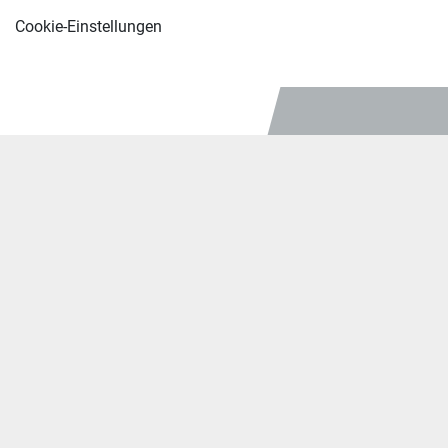
Cookie-Einstellungen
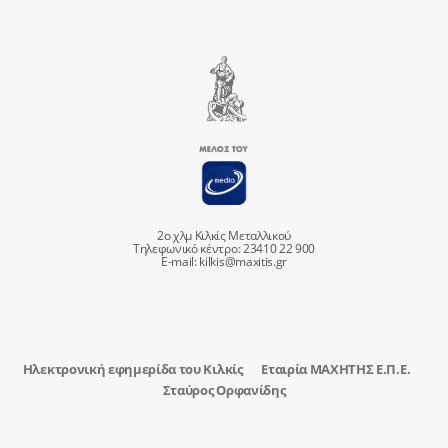
2ο χλμ Κιλκίς Μεταλλικού
Τηλεφωνικό κέντρο: 23410 22 900
E-mail:
kilkis@maxitis.gr
Ηλεκτρονική εφημερίδα του Κιλκίς
Εταιρία ΜΑΧΗΤΗΣ Ε.Π.Ε.
Σταύρος Ορφανίδης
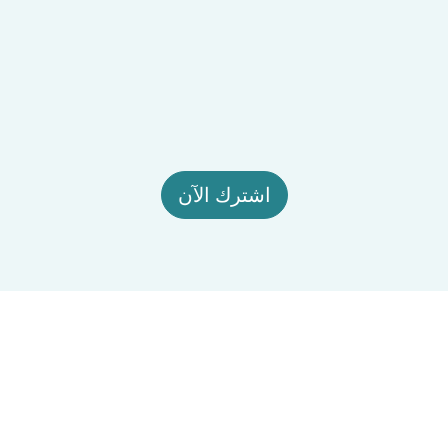
اشترك الآن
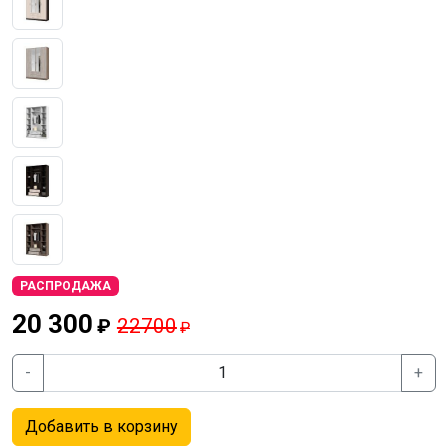
РАСПРОДАЖА
20 300
22700
₽
₽
-
+
Добавить в корзину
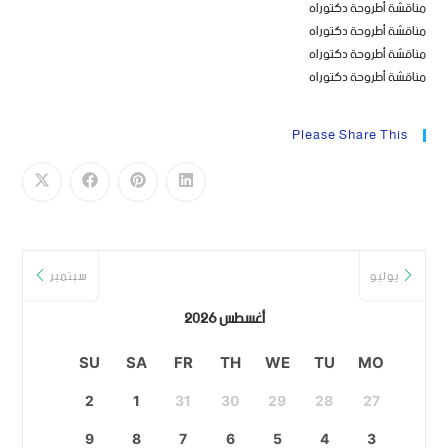
مناقشة أطروحة دكتوراه
مناقشة أطروحة دكتوراه
مناقشة أطروحة دكتوراه
مناقشة أطروحة دكتوراه
Please Share This
يوليو
سبتمبر
أغسطس 2026
SU
SA
FR
TH
WE
TU
MO
2
1
31
30
29
28
27
9
8
7
6
5
4
3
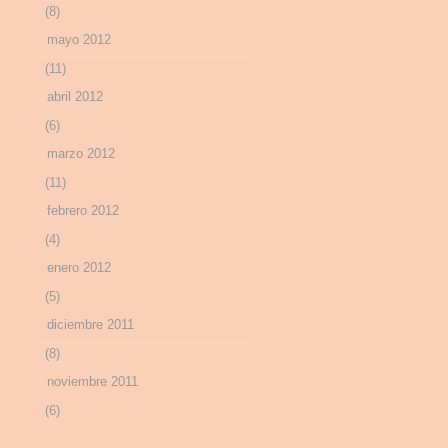
(8)
mayo 2012
(11)
abril 2012
(6)
marzo 2012
(11)
febrero 2012
(4)
enero 2012
(5)
diciembre 2011
(8)
noviembre 2011
(6)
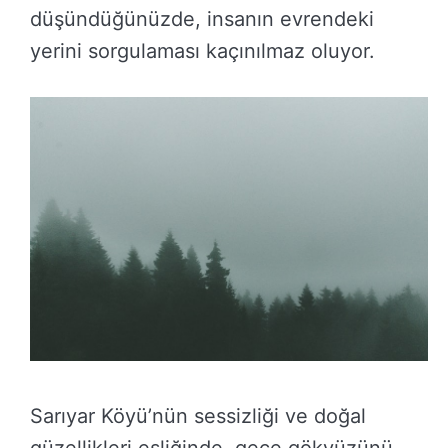
düşündüğünüzde, insanın evrendeki
yerini sorgulaması kaçınılmaz oluyor.
Sarıyar Köyü’nün sessizliği ve doğal
güzellikleri eşliğinde, gece gökyüzünü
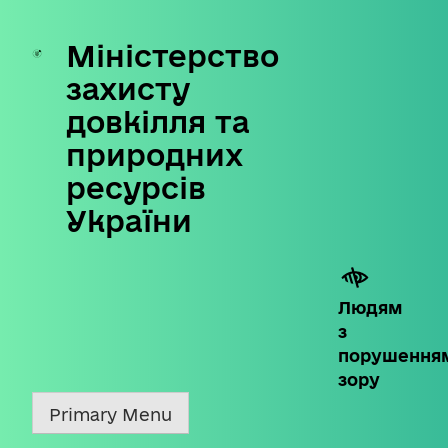
Міністерство
Skip
to
захисту
content
довкілля та
природних
ресурсів
України
Людям
з
порушення
зору
Primary Menu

* * * * * * * * *

» Instructions to follow: Find how many lines of the listing include the string "Κιλκίς" and give that number, nothing else.

» Expected output: 2